1. Be The Son of a Preacher Man. The quickest way to ascend to a position of power is by birth. It’s even better if you actually have the same name as your father or grandfather. Neoptism is the divine right of Kings James Onlyists.
2. Marry the Daughter of a Preacher Man. This takes a bit more work and a few more years of preparation but the end result is much the same as being a blood relative. Consider the time of Jacob’s trouble and carefully count the cost.
3. Get into a highly-visible position at your Fundy U . Such positions include: Class President, Traveling Troubadour with a promotional group, or The Loudest Guy On The Street Preaching Team.

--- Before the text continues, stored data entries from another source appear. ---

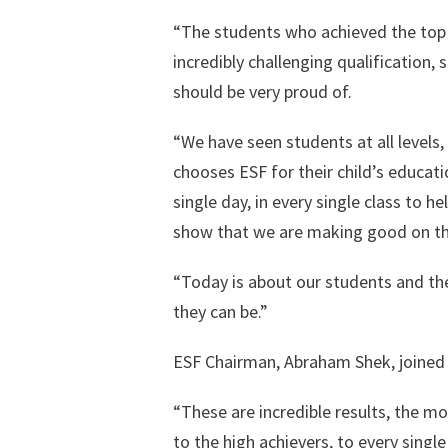
“The students who achieved the top 
incredibly challenging qualification,
should be very proud of.
“We have seen students at all levels,
chooses ESF for their child’s educat
single day, in every single class to h
show that we are making good on th
“Today is about our students and their
they can be.”
ESF Chairman, Abraham Shek, joined 
“These are incredible results, the mo
to the high achievers, to every single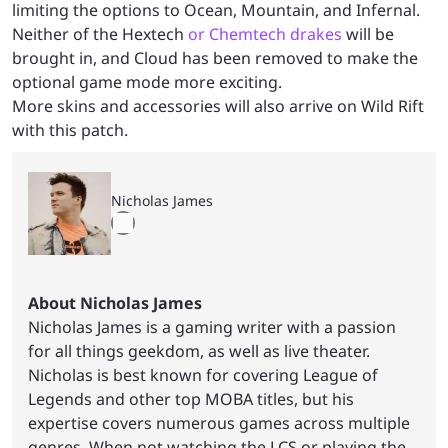
limiting the options to Ocean, Mountain, and Infernal.
Neither of the Hextech
or Chemtech drakes
will be
brought in, and Cloud has been removed to make the
optional game mode more exciting.
More skins and accessories will also arrive on Wild Rift
with this patch.
Nicholas James
About Nicholas James
Nicholas James is a gaming writer with a passion
for all things geekdom, as well as live theater.
Nicholas is best known for covering League of
Legends and other top MOBA titles, but his
expertise covers numerous games across multiple
genres. When not watching the LCS or playing the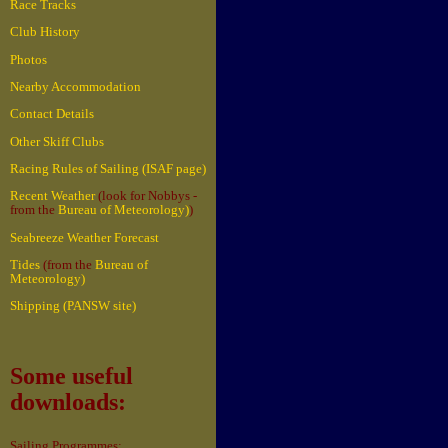
Race Tracks
Club History
Photos
Nearby Accommodation
Contact Details
Other Skiff Clubs
Racing Rules of Sailing (ISAF page)
Recent Weather
(look for Nobbys -
from the
Bureau of Meteorology)
)
Seabreeze Weather Forecast
Tides
(from the
Bureau of
Meteorology)
Shipping (PANSW site)
Some useful
downloads:
Sailing Programmes: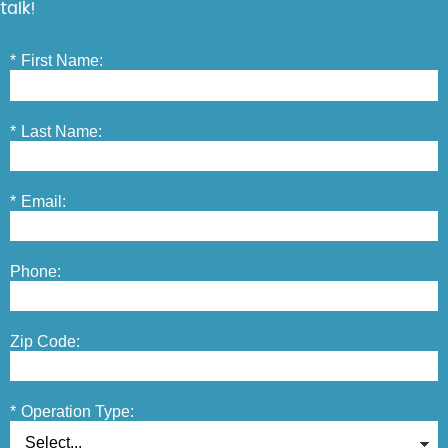
talk!
*
First Name:
*
Last Name:
*
Email:
Phone:
Zip Code:
*
Operation Type: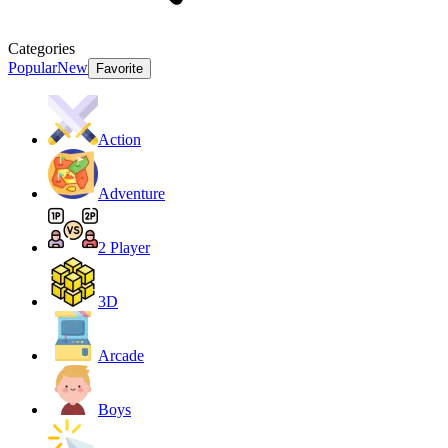
Categories
Popular
New
Favorite
Action
Adventure
2 Player
3D
Arcade
Boys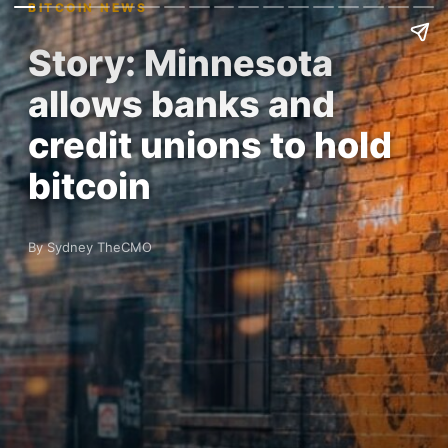
BITCOIN NEWS
Story: Minnesota
allows banks and
credit unions to hold
bitcoin
By Sydney TheCMO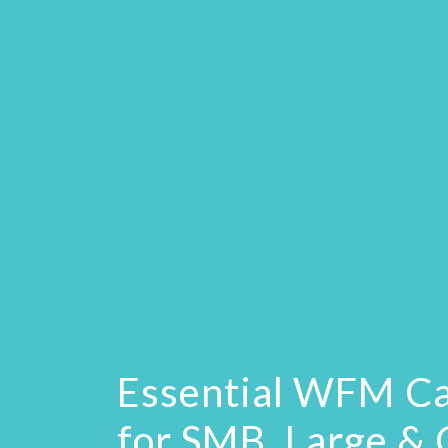
Essential WFM Ca
for SMB, Large &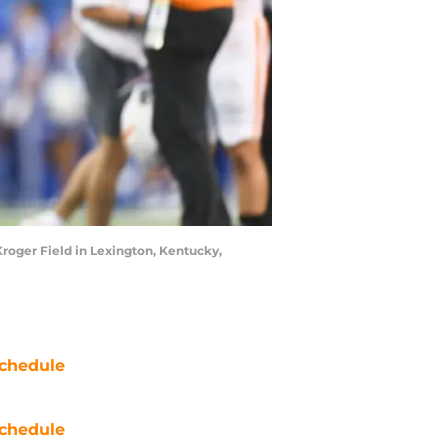
roger Field in Lexington, Kentucky,
chedule
chedule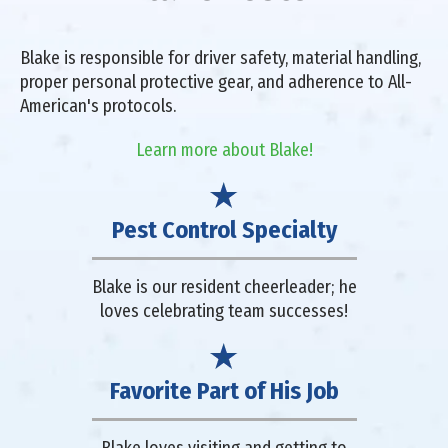
Blake is responsible for driver safety, material handling,
proper personal protective gear, and adherence to All-
American's protocols.
Learn more about Blake!
Pest Control Specialty
Blake is our resident cheerleader; he
loves celebrating team successes!
Favorite Part of His Job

If you’re trying this route it greatly helps if you’re good looking and dating a pretty potential preacher’s wife. People notice that stuff.
4. Win the Sermon Contest at your Fundy U. Seriously. That’s a thing.
5. Poison all the other preacher boys. Failing that you can at least poison people’s minds against them by accusing them all of being closet Calvinists.
6. Just wait and do the dirty work at somebody else’s church. This is a risky proposition since once you’re seen as a follower and not a leader chances are good that the church people will pass you by for someone else once your current pastor is gone.
7. Start your own brand new church. Steal people from other ministries. Profit.
Becoming a prominent pastor requires a little luck, a whole lot of political maneuvering, and lungs of leather. But almost every famous fundy has followed one of these seven steps to glory.